Der im Spruch angeführte Name dient mangels Vorlage eines geeigneten Identitätsnachweises lediglich zur Identifizierung des Beschwerdeführers als Verfahrenspartei und wurde auch schon von der belangten Behörde verwendet, was in der Beschwerde nicht beanstandet wird.

Das Geburtsdatum des Beschwerdeführers ergibt sich aus dem vom BFA in Auftrag gegeben Sachverständigengutachten (BFA-Akt, AS 103 ff.). Der Beschwerdeführer gab in der mündlichen Verhandlung zu Protokoll, das Ergebnis der Altersfeststellung zu akzeptieren (BVwG-Akt, OZ 8, S. 4).

Die weiteren Feststellungen zur Person des Beschwerdeführers, sohin zu seiner Herkunftsprovinz, seinen Sprachkenntnissen, seiner Staatsangehörigkeit, seiner Volksgruppenzugehörigkeit und seinem Familienstand, gründen auf den gleichlautenden und daher glaubhaften Angaben des Beschwerdeführers im Verfahren (BFA-Akt, AS 134 f. und 140; BVwG-Akt, OZ 8, S. 3, 4 und 7).

Zur Religionszugehörigkeit des Beschwerdeführers ist festzuhalten, dass dieser sowohl im verwaltungsbehördlichen Verfahren als auch im Verfahren vor dem Bundesverwaltungsgericht stets angab, sunnitischer Moslem zu sein (BFA-Akt, AS 3 und 140; BVwG-Akt, OZ 8, S. 7). Selbst über Vorhalte der erkennenden Richterin, dass der vom Beschwerdeführer angeführte Nachname schiitisch klinge und in der Herkunftsprovinz des Beschwerdeführers (neben einer weiteren Provinz) die einzigen tadschikischen Schiiten leben würden, blieb der Beschwerdeführer bei seinen Angaben zu seiner Religionszugehörigkeit und bekräftigte, sunnitischer Moslem zu sein (BVwG-Akt, OZ 8, S. 7). Der Beschwerdeführer versicherte somit trotz gegenteiliger Anhaltspunkte glaubhaft, der Religionsgemeinschaft der Sunniten anzugehören, weshalb die entsprechende Feststellung zu treffen war.

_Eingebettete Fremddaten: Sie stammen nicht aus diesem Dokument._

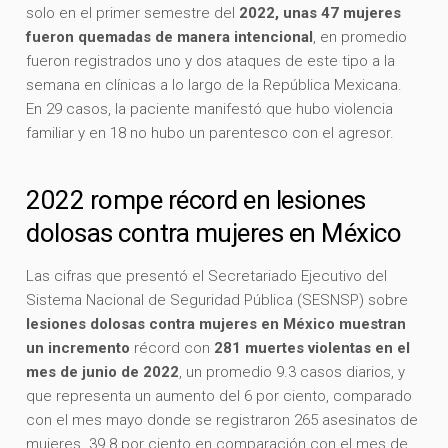
solo en el primer semestre del
2022, unas 47 mujeres
fueron quemadas de manera intencional
, en promedio
fueron registrados uno y dos ataques de este tipo a la
semana en clínicas a lo largo de la República Mexicana.
En 29 casos, la paciente manifestó que hubo violencia
familiar y en 18 no hubo un parentesco con el agresor.
2022 rompe récord en lesiones
dolosas contra mujeres en México
Las cifras que presentó el Secretariado Ejecutivo del
Sistema Nacional de Seguridad Pública (SESNSP) sobre
lesiones dolosas contra mujeres en México muestran
un incremento
récord con
281 muertes violentas en el
mes de junio de 2022
, un promedio 9.3 casos diarios, y
que representa un aumento del 6 por ciento, comparado
con el mes mayo donde se registraron 265 asesinatos de
mujeres. 39.8 por ciento en comparación con el mes de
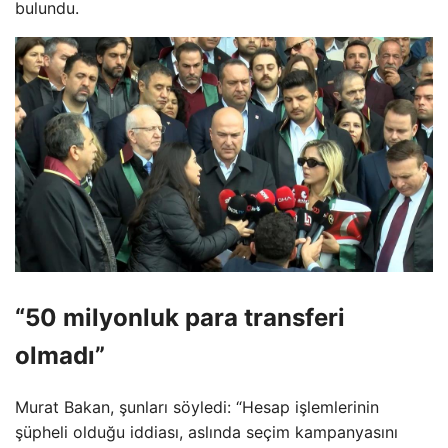
bulundu.
“50 milyonluk para transferi
olmadı”
Murat Bakan, şunları söyledi: “Hesap işlemlerinin
şüpheli olduğu iddiası, aslında seçim kampanyasını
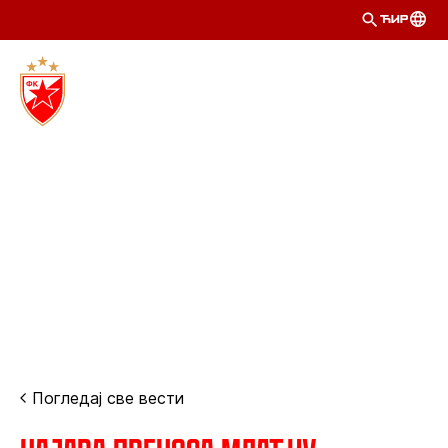
ЋИР
Погледај све вести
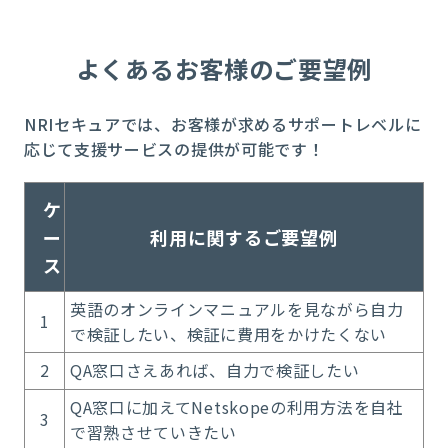
よくあるお客様のご要望例
NRIセキュアでは、お客様が求めるサポートレベルに
応じて支援サービスの提供が可能です！
ケ
ー
利用に関するご要望例
ス
英語のオンラインマニュアルを見ながら自力
1
で検証したい、検証に費用をかけたくない
2
QA窓口さえあれば、自力で検証したい
QA窓口に加えてNetskopeの利用方法を自社
3
で習熟させていきたい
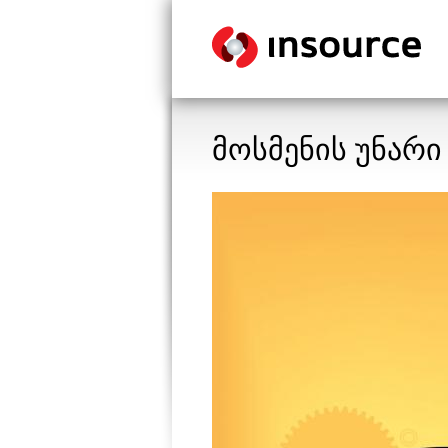
მოსმენის უნარი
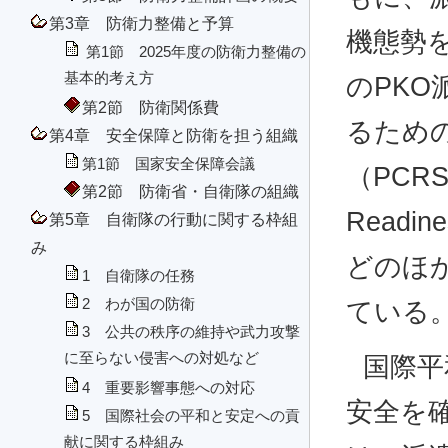
第3章 防衛力整備と予算
機態勢
第1節 2025年度の防衛力整備の
基本的考え方
のPK
第2節 防衛関係費
るため
第4章 安全保障と防衛を担う組織
第1節 国家安全保障会議
（PCRS：
第2節 防衛省・自衛隊の組織
Readi
第5章 自衛隊の行動に関する枠組
み
どのほか
1 自衛隊の任務
2 わが国の防衛
ている
3 公共の秩序の維持や武力攻撃
に至らない侵害への対処など
国際平
4 重要影響事態への対応
安全を
5 国際社会の平和と安定への貢
献に関する枠組み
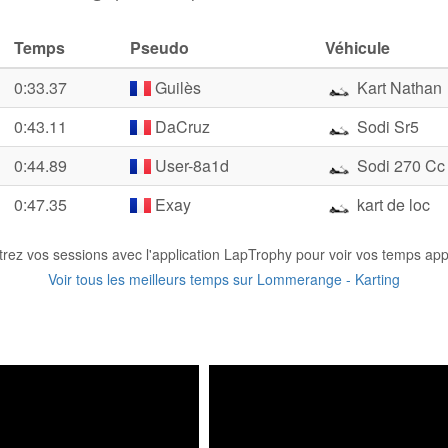
Temps
Pseudo
Véhicule
0:33.37
Guilès
Kart Nathan
0:43.11
DaCruz
Sodi Sr5
0:44.89
User-8a1d
Sodi 270 Cc
0:47.35
Exay
kart de loc
trez vos sessions avec l'application LapTrophy pour voir vos temps appa
Voir tous les meilleurs temps sur Lommerange - Karting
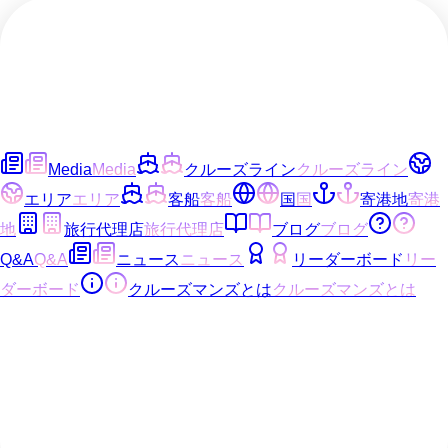
Media
Media
クルーズライン
クルーズライン
エリア
エリア
客船
客船
国
国
寄港地
寄港
地
旅行代理店
旅行代理店
ブログ
ブログ
Q&A
Q&A
ニュース
ニュース
リーダーボード
リー
ダーボード
クルーズマンズとは
クルーズマンズとは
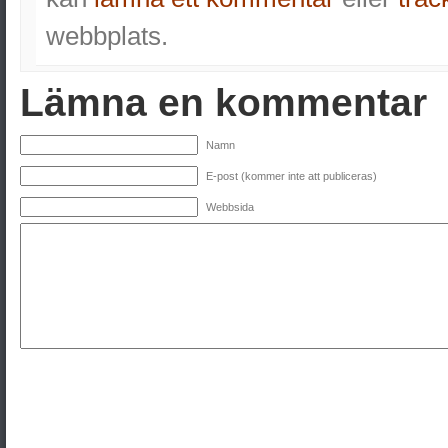
webbplats.
Lämna en kommentar
Namn
E-post (kommer inte att publiceras)
Webbsida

Die Feststellungen zur Schulbildung und Berufserfahrung des Beschwerdeführers in Afghanistan basieren auf dessen Angaben im Verfahren. Im Rahmen seiner Erstbefragung gab der Beschwerdeführer zu Protokoll, sechs Jahre die Grundschule in Herat besucht und als Bauarbeiter gearbeitet zu haben (BFA-Akt, AS 4 f.). In seiner Einvernahme vor dem BFA erklärte er, insgesamt acht Jahre die Schule besucht zu haben und bestätigte, gelegentlich Hilfstätigkeiten auf dem Bau verrichtet sowie in der Landwirtschaft und im Viehbetrieb mitgearbeitet zu haben, einen Beruf habe er nicht erlernt (BFA-Akt, S. 136 f.). Vor dem Bundesverwaltungsgericht gab der Beschwerdeführer letztlich an, in Afghanistan sieben Jahre die Schule besucht und Hilfstätigkeiten bei Bauarbeiten sowie in der Landwirtschaft seines Vaters verrichtet zu habe (BVwG-Akt, VP, S. 5 und 8). Aufgrund der leicht abweichenden Angaben des Beschwerdeführers zur Dauer seines Schulbesuchs war daher die Feststellung zu treffen, dass der Beschwerdeführer über eine mindestens sechsjährige Schulbildung und über entsprechende Berufserfahrung verfügt. Dass der Beschwerdeführer sowohl lesen als auch schreiben kann, gab dieser ebenfalls selbst zu Protokoll (BFA-Akt, AS 136).

Der Beschwerdeführer verneinte vor dem BFA, in seinem Heimatland eine Straftat begangen zu haben, politisch tätig gewesen zu sein und einer politischen Partei oder bewaffneten Gruppierung angehört zu haben. Ebenso negierte er, dass in seinem Heimatland ein Haftbefehl gegen seine Person bestehe (BFA-Akt, AS 141 f.). Zudem gab er vor dem BFA selbst zu Protokoll, keine Probleme mit den Behörden in seinem Heimatland gehabt zu haben (BFA-Akt, AS 142).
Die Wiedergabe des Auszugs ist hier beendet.